## THE PROBLEM
Report every line from the material that contains the word "technology".

## GIVEN INFORMATION
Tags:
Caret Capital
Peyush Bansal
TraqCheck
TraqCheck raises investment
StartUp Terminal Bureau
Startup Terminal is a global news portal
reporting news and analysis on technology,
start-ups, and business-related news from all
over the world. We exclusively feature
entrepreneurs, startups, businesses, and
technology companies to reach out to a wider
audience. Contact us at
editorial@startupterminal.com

## ANSWER TO THIS EXERCISE
reporting news and analysis on technology,
technology companies to reach out to a wider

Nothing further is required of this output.